その先には、朱色の毛先を指に巻き付けて、ぷくーっと拗ねたように頬を膨らませているアリアがいる。
「……大丈夫、じゃないだろうな」
「ロティ君も大変なんだね」
「ルリアスの内事情よりかはマシだと思うけど」
「あはは、やっぱり遠慮の無い物言いだね。嫌いじゃないよ、そういうの。まぁなにはともあれ、これからよろしく頼むよ」
ああ、とロティは相槌を打って、アリアの元に戻る。
(……やっぱり、底の知れない奴だ)
アリア以外の同年代を相手にして、戦って勝てないと思わされたのは初めてだった。
***
講義を終え、放課後。
瞳に怒気を孕ませているアリアは、学舎裏でひっそりと佇んでいた。
彼女の周りの空気は緊張している。世界に愛されているアリアが怒りの感情を芽生えさせるだけで、弛緩していた空気が一変したのだ。ただの空間が、生物でもないのに、彼女に怯えたのである。
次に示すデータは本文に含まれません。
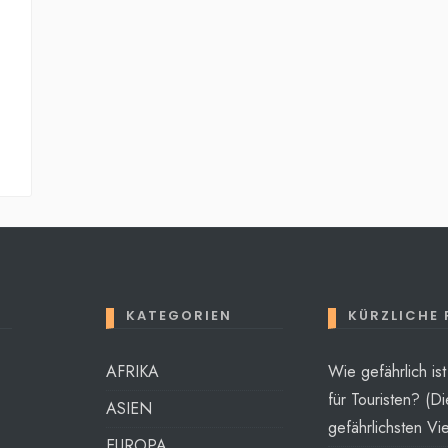
KATEGORIEN
KÜRZLICHE
AFRIKA
Wie gefährlich is
für Touristen? (Di
ASIEN
gefährlichsten Vie
EUROPA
そして、アリアの目前には、虚な目をした複数の男子学徒――
ホギルを筆頭とする、デジとその取り巻きがいる。
アリアが指音を鳴らすと、彼らはハッとして周囲を見渡した。
「ぼ、僕様がどうしてアリア様とこんなところにいるんだぁ……!?」
「ここに来るまでの記憶がないげじ……」
「――”うるさい”」
アリアが命令をすると、彼らは発言の許可を取り下げられた。
ホギルは大きく目を見開くと、歯を喰いしばって何かを訴えようとしている。
しかし、それがアリアの気分を余計に害した。塵芥以下の外道共が、王族の前で騒ぎ立てるなど論外だ。
「わたしと同じ目線で物を語っていいのはロティだけ。塵芥共のくせに頭が高い。”叩頭して”」
「「「――ッ!?」」」
アリアが彼らの深層意識を強制的に操ると、ホギルたちは瞬く間に地を這う。
頭を地面に擦り付ける彼らを眺めていると、アリアの荒々しい気が少し治るが、それは一時的なものに過ぎなかった。彼女はホギルの頭を踏み付けると、恐ろしく低い声音で語りかける。
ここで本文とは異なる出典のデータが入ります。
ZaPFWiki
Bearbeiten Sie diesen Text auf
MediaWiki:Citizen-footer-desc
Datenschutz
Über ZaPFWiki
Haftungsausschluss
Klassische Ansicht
「ロティに傲岸不遜な態度を取っておいて、このわたしがタダで済ますわけないでしょ?」
言葉を言い切る前に、アリアはホギルの頭部を蹴り飛ばした。
廃棄物が風に飛ばされるように、ホギルは地面を転がっていく。先ほど魔導使いに治療されたばかりだからか、ホギルの身体に通常以上の激痛が奔った。
彼女は更に追い討ちを掛けにいく。治った肋骨をまた砕くように、革靴の先端をのめり込ませた。そして再び、彼女はホギルの頭部を蹴り飛ばす。
アリアの革靴の爪先部分に真紅の血が付着した。
「ロティに手を出したら、どうなるか、教育してあげるから」
今度はデジの腹部を踏み捻る。
付着した血を拭うように、何度も、何度も。
「あはっ、あはははははっっっ――」
学舎裏に彼女の哄笑が高々と響いた。